Ini bukan hanya tentang mobil. Tiongkok sedang membuat prototipe dan menerapkan teknologi dengan kecepatan yang tidak tertandingi oleh negara lain. Tujuannya jelas: menjadi penyedia solusi energi ramah lingkungan yang terkemuka di dunia, tidak hanya komponennya, namun juga sistemnya yang lengkap. Ambisi ini didorong oleh perekonomian terencana negara dan utang yang sangat besar.
Pengujian di Dunia Nyata: Hefei dan Selanjutnya
Kota-kota seperti Hefei, yang kira-kira seukuran Chicago, berfungsi sebagai tempat pengujian. Taksi terbang (tanpa pilot), truk pengiriman otonom, dan makanan yang dikirimkan melalui drone bukan lagi sebuah konsep melainkan prototipe yang berfungsi. Meskipun bukannya tanpa kendala, skala eksperimennya belum pernah terjadi sebelumnya.
Pengiriman drone, misalnya, digunakan di rumah sakit untuk mengangkut pasokan darurat seperti darah, yang menunjukkan penerapan praktis yang melampaui kenyamanan konsumen. Para pelaku ritel membayangkan pengurangan kemacetan lalu lintas melalui jaringan drone, meskipun uji coba yang dilakukan konsumen saat ini tidak dapat diandalkan – sebagaimana dibuktikan dengan papan tanda di restoran yang secara blak-blakan menyatakan, “Jangan pesan, itu tidak akan mengantarkan.”
Rel Berkecepatan Tinggi dan Dorongan Infrastruktur
Jaringan kereta api berkecepatan tinggi Tiongkok, yang membentang lebih dari 30.000 mil, merupakan contoh ambisi infrastrukturnya. Sistem ini mampu menggerakkan penumpang dengan kecepatan melebihi 320 kilometer per jam, namun pembangunannya memerlukan biaya: utang hampir $900 miliar, yang sebagian disebabkan oleh harga tiket yang sangat rendah. Meskipun terdapat kesulitan keuangan, jaringan kereta api secara signifikan lebih sedikit menimbulkan polusi dibandingkan metode transportasi alternatif dan memfasilitasi perjalanan antar kota yang cepat.
Sistem Otonomi dan Integrasi Perkotaan
Wuhan, kota besar lainnya, mengerahkan ratusan taksi tanpa pengemudi, meskipun pengoperasiannya masih dibatasi di kawasan padat seperti stasiun kereta api.

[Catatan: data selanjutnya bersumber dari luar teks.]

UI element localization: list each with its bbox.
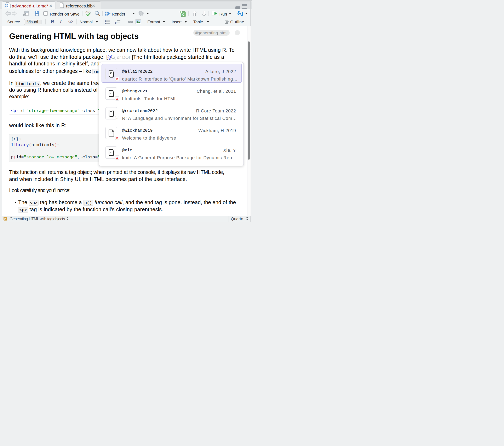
svg-text:2: 2: [115, 22, 116, 24]
svg-text:1: 1: [115, 19, 116, 22]
svg-text:c: c: [182, 12, 184, 17]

Produsen mobil masih diharuskan melakukan pengujian ekstensif sebelum kendaraan otonom sepenuhnya diizinkan, namun kemajuannya terlihat jelas. Truk pengantar robot sudah beroperasi, bahkan di daerah pedesaan, dan bernavigasi bersama ternak di jalan raya.
Kota-kota juga melakukan investasi besar-besaran pada infrastruktur kereta bawah tanah, menggunakan mesin pengebor terowongan otomatis dan stasiun prefabrikasi untuk membangun jaringan lebih cepat dan lebih murah dibandingkan sebelumnya. Hampir 50 kota di Tiongkok kini memiliki sistem kereta bawah tanah, dibandingkan dengan hanya selusin kota di AS.
Pertukaran dan Implikasi Global
Kesediaan Tiongkok untuk mengambil risiko – termasuk mengoperasikan kendaraan otonom meski sesekali terjadi kecelakaan – membedakannya. Meskipun insiden fatal yang melibatkan mobil tanpa pengemudi di San Francisco merusak persepsi publik, Tiongkok mempertahankan kontrol yang lebih ketat atas informasi, sehingga memungkinkan pengulangan dan penyebaran yang cepat.
Keberhasilan kereta api berkecepatan tinggi buatan Tiongkok di negara-negara lain beragam, hal ini menyoroti tantangan dalam mengekspor sistem ini ke lingkungan peraturan dan logistik yang berbeda. Namun, investasi agresif dan kesediaan untuk bereksperimen menempatkan negara ini sebagai pemimpin global dalam teknologi otomatis, baik teknologi tersebut bekerja dengan sempurna atau tidak.
Dorongan Tiongkok yang tiada henti menuju masa depan yang terotomatisasi mungkin tidak dapat diterapkan secara universal, namun skala dan kecepatannya mengubah lanskap global, memaksa negara-negara lain untuk beradaptasi atau tertinggal.